A retrospective cross-sectional study was conducted on an Internet website dedicated to share experience on medicines. One day of December 2012, postings about simvastatin, rosuvastatin and atorvastatin publicly available on the website were collected. Their informativeness according to 16 key elements of information (including drug start and stop date, duration of treatment, time to onset and duration of the ADR, outcome, medical history, concomitant medication) was assessed. General information about reported ADRs was also investigated.
Among the 96 postings related to statins, 72 (40 women, 32 men; mean age: 59 [40-78]) mentioned at least one ADR accounting for a total of 176 ADRs. Musculoskeletal and connective tissue disorders (42.6%) and nervous system disorders (15.3%) were the main represented ADRs. Only 2 patients mentioned ADRs that could be considered as serious but 24 patients mentioned they stopped or switched their treatment toward another lipid modifying agent because of the ADR. Mean number of available key elements of information per narrative was 6/16. Time to onset and duration of the ADR were respectively available in only 31% and 3% of the narratives. Medical history and concomitant medication were respectively lacking in 87% and 86% of the narratives. Outcome was found only in 39% of the narratives.
Patient narratives posted on Internet include mainly non-serious expected ADR. However, their informativeness level is very incomplete and makes difficult their assessment and use for pharmacovigilance purpose.
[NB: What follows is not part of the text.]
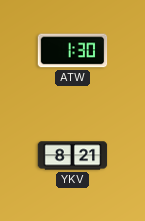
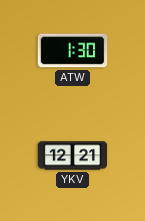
YKV: 8:21 -> 12:21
患者健康论坛等与健康相关的网络可被视为早期发现药物警戒问题或获取药物安全性完整数据的潜在信息来源。然而,此类信息来源的临床和药理学相关性尚未得到明确探讨。我们旨在描述患者发布的、提及与他汀类药物相关的药物不良反应(ADR)的网络叙述的特征和信息丰富程度。
在一个专门用于分享用药经验的互联网网站上进行了一项回顾性横断面研究。收集了2012年12月某一天该网站上公开的关于辛伐他汀、瑞舒伐他汀和阿托伐他汀的帖子。根据16个关键信息要素(包括用药开始和停药日期、治疗持续时间、ADR的发生时间和持续时间、结局、病史、合并用药)评估其信息丰富程度。还对报告的ADR的一般信息进行了调查。
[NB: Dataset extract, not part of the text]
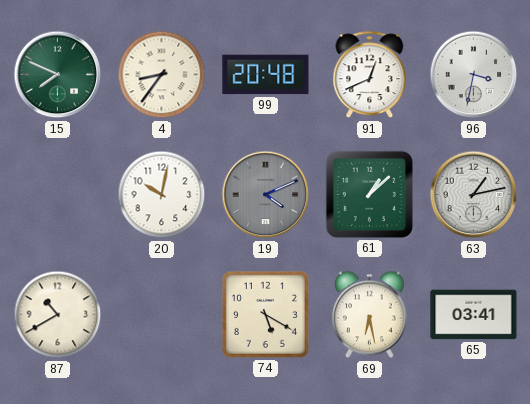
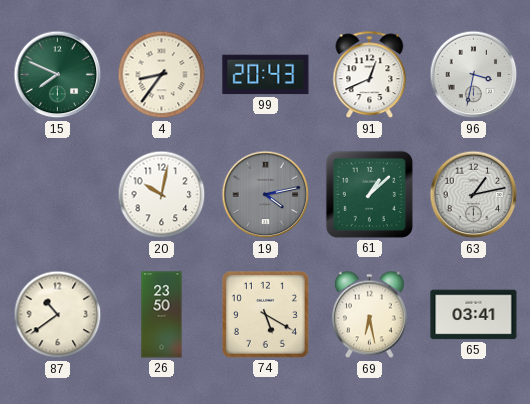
99: 20:48 -> 20:43
19: 4:11 -> 4:13
87: 10:40 -> 10:39
26: none -> 23:50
在96篇与他汀类药物相关的帖子中,72篇(40名女性,32名男性;平均年龄:59岁[40 - 78岁])提到了至少一种ADR,共计176例ADR。肌肉骨骼和结缔组织疾病(42.6%)和神经系统疾病(15.3%)是主要出现的ADR。只有2名患者提到的ADR可被视为严重,但有24名患者提到他们因ADR而停止用药或改用另一种调脂药物。每篇叙述中可用关键信息要素的平均数量为6/16。ADR的发生时间和持续时间分别仅在31%和3%的叙述中提及。87%和86%的叙述中分别缺少病史和合并用药信息。仅在39%的叙述中发现了结局信息。
互联网上发布的患者叙述主要包括非严重的预期ADR。然而,其信息丰富程度非常不完整,难以用于药物警戒目的的评估和使用。